- **EXERCISE DESCRIPTION**:
Wherever a line holds the word "tick", copy that line from the data.

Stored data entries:
---*---

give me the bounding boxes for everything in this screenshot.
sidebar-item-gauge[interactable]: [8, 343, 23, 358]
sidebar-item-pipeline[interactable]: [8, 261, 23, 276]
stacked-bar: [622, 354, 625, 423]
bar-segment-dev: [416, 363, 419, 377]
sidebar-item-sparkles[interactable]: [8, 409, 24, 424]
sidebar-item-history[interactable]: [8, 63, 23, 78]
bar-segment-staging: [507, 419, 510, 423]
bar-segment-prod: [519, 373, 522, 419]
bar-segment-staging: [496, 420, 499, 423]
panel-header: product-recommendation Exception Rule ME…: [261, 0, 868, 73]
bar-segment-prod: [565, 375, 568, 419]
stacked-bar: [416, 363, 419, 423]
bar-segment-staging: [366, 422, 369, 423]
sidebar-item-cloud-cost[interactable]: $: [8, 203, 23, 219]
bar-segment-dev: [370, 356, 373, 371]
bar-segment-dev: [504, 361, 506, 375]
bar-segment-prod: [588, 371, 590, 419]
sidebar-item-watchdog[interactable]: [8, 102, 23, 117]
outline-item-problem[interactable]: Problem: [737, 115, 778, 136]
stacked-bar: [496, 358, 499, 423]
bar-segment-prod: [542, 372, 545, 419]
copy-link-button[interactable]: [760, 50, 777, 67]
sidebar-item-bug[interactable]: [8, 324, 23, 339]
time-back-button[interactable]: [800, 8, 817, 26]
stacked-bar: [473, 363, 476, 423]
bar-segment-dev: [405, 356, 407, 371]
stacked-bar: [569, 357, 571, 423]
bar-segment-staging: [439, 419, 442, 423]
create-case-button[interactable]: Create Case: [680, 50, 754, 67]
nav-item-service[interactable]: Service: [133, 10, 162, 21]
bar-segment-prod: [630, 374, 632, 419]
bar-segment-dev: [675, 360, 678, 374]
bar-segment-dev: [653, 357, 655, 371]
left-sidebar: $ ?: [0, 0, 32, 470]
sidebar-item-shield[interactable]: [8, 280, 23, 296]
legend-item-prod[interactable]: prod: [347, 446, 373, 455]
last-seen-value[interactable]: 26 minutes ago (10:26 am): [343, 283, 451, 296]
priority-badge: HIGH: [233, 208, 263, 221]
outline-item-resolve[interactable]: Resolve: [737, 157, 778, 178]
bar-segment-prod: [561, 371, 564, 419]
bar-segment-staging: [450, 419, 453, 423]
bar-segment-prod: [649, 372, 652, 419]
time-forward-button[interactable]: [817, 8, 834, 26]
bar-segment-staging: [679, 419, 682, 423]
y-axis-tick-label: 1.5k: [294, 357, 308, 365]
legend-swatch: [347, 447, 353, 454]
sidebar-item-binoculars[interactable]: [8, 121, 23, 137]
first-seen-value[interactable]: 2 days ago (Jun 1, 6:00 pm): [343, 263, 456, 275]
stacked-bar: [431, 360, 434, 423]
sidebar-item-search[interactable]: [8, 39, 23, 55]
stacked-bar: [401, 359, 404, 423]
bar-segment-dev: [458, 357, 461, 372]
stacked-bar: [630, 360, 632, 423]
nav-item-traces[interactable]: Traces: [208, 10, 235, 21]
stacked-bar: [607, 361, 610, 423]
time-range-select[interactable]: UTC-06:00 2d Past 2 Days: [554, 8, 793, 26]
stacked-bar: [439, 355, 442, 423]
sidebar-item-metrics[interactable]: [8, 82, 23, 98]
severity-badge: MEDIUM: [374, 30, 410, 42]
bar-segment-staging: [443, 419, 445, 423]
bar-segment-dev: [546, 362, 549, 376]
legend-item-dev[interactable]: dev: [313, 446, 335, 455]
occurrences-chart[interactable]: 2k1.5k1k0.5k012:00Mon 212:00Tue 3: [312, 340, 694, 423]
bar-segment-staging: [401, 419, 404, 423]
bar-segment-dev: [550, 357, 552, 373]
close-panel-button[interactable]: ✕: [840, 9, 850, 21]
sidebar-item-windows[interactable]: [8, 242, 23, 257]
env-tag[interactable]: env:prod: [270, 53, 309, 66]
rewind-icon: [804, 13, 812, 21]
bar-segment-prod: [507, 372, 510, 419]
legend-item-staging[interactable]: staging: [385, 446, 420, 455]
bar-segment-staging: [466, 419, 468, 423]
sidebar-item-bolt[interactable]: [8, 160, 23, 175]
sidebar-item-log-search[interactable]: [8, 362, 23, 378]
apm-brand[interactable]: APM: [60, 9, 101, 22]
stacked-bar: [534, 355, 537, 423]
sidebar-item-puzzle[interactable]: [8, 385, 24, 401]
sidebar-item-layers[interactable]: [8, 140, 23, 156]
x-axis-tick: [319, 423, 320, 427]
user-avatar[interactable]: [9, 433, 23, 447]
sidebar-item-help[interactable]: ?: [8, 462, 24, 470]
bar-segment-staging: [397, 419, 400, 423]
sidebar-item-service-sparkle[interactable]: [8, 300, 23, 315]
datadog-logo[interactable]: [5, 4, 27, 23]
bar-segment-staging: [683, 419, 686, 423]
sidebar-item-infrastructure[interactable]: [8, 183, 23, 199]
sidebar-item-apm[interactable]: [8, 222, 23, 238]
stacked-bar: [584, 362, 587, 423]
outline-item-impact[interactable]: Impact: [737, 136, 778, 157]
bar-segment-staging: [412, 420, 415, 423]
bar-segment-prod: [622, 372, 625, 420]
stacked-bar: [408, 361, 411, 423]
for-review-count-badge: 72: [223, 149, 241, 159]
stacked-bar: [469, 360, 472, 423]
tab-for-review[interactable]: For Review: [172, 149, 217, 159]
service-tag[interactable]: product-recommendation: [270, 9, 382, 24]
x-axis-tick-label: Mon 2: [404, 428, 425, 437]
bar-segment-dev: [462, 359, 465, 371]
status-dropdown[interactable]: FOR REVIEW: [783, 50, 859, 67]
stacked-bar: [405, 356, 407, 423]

---*---

- **SOLUTION TO THIS PROBLEM**:
y-axis-tick-label: 1.5k: [294, 357, 308, 365]
x-axis-tick: [319, 423, 320, 427]
x-axis-tick-label: Mon 2: [404, 428, 425, 437]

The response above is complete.